Chamber music selection charming

By Ruth Bingham
Special to The Advertiser

 •  Spring Wind Quintet, Chamber Music Hawaii with the Bergen Wind Quintet from Norway

7:30 p.m. tomorrow

Honolulu Academy of Arts, Doris Duke Theatre

$20

524-0815, ext. 245

Chamber music is good for the soul.

Intellectually and emotionally stimulating, intimate and introspective, it rivets attention in the moment, untangling and reordering scattered thoughts into accord. Piece by piece, measure by measure, the hectic muddle of daily life slips away until, by the end, there is just the music — crystal clear and wonderfully complex.

The Spring Wind Quintet of Chamber Music Hawaii presented its Monday audience at Windward Community College's Paliku Theatre with a charming collection of works and fine performance.

Mozart's Adagio and Allegro in F Minor, K.594, was probably the draw for most attendees. The piece itself is not well known, especially as arranged for a wind quintet, but Mozart is, after all, Mozart.

The real gems of the concert, however, were those hardly anyone would recognize: "Little Scenes from China," five short sketches by Soong Fu-Yuan, and "Serenade for Wind Quintet," a four-movement work by Karl Pilss. Both were vividly painted, memorable, and thoroughly delightful.

Carl Nielsen's Quintet for Winds, Op.43, a treasured standard in wind quintet repertoire, concluded the evening, adding not only a more serious tone but also touches of surprise and humor.
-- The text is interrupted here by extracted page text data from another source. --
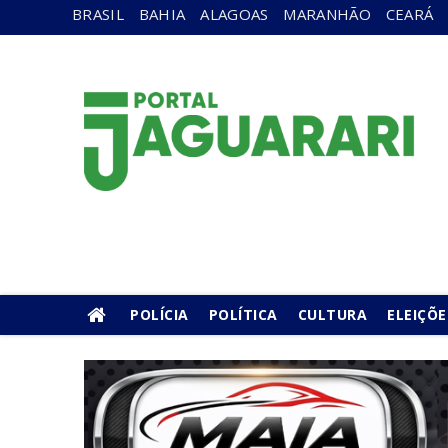
BRASIL
BAHIA
ALAGOAS
MARANHÃO
CEARÁ
POLÍCIA
POLÍTICA
CULTURA
ELEIÇÕE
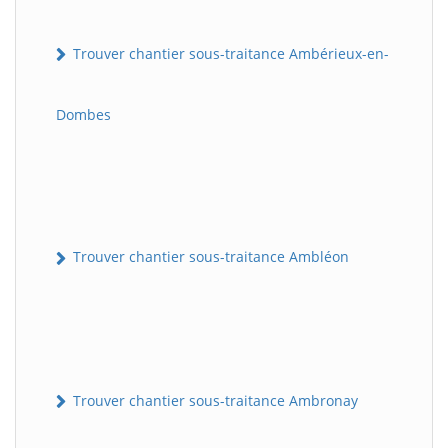
Trouver chantier sous-traitance Ambérieux-en-
Dombes
Trouver chantier sous-traitance Ambléon
Trouver chantier sous-traitance Ambronay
The third movement included a solo for English horn, its darker timbre something of a shock after listening to the oboe for so long. Also, Nielsen ended the bassoon part on an impressively low note one half-step below the instrument's lowest, achieved by inserting a large paper cone into the bell to extend its tubing.
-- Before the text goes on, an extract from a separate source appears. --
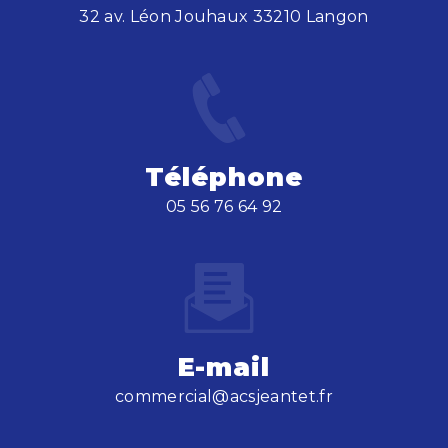
32 av. Léon Jouhaux 33210 Langon
Téléphone
05 56 76 64 92
E-mail
commercial@acsjeantet.fr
The Spring Wind Quintet performers were flautist Susan McGinn, oboist Scott Janusch, clarinetist James Moffitt, bassoonist Marsha Schweitzer, and French hornist Jonathan Parrish, all members of the Honolulu Symphony.
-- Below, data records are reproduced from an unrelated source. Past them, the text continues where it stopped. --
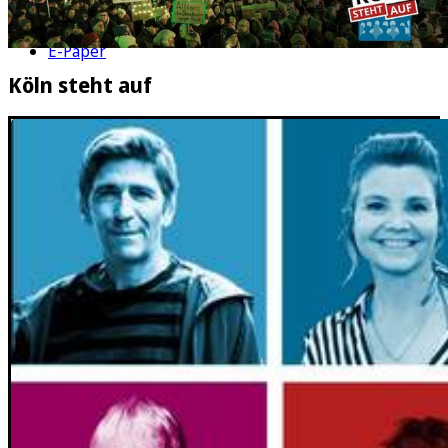
Rätsel
Newsletter
E-Paper
Köln steht auf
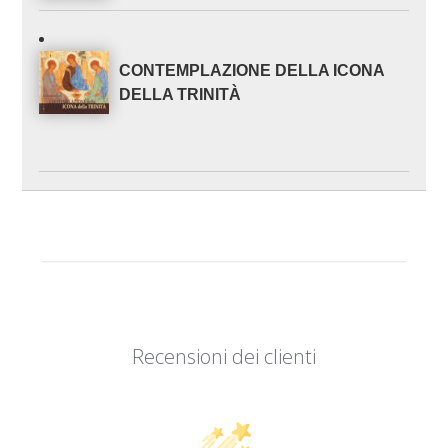
CONTEMPLAZIONE DELLA ICONA
DELLA TRINITÀ
Recensioni dei clienti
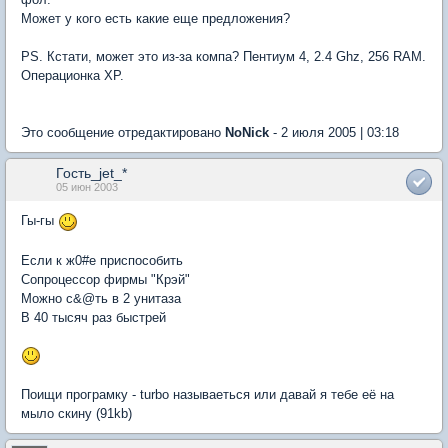
Может у кого есть какие еще предложения?
PS. Кстати, может это из-за компа? Пентиум 4, 2.4 Ghz, 256 RAM.
Операционка ХР.
Это сообщение отредактировано
NoNick
- 2 июля 2005 | 03:18
Гость_jet_*
05 июн 2003
Гы-гы
Если к ж0#е приспособить
Сопроцессор фирмы "Крэй"
Можно с&@ть в 2 унитаза
В 40 тысяч раз быстрей
Поищи програмку - turbo называеться или давай я тебе её на
мыло скину (91kb)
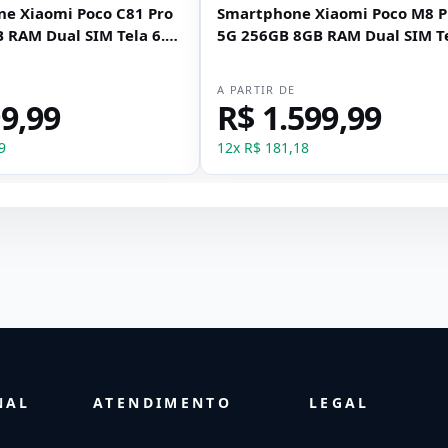
e Xiaomi Poco C81 Pro
Smartphone Xiaomi Poco M8 P
 RAM Dual SIM Tela 6.9"
5G 256GB 8GB RAM Dual SIM T
6.83" - Preto
E
A PARTIR DE
9,99
R$ 1.599,99
9
12
x
R$ 181,18
NAL
ATENDIMENTO
LEGAL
Their performance was excellent, and it was a joy to hear them work together. Echoing, supporting, conversing, they listened intently and responded to each other, transforming homophonic passages into subtle counterpoint.

Each shone in solo passages, and instances of outstanding ensemble work were too numerous to mention. Words could not do justice to the effect of such music in any case.

A variation of the concert will be repeated tomorrow evening, when Chamber Music Hawaii's Spring Wind Quintet shares the stage with the Bergen Woodwind Quintet, which will perform Samuel Barber's "Summer Music." In lieu of Nielsen's Quintet, the two groups will combine to close with Charles Gounod's "Petit Symphonie."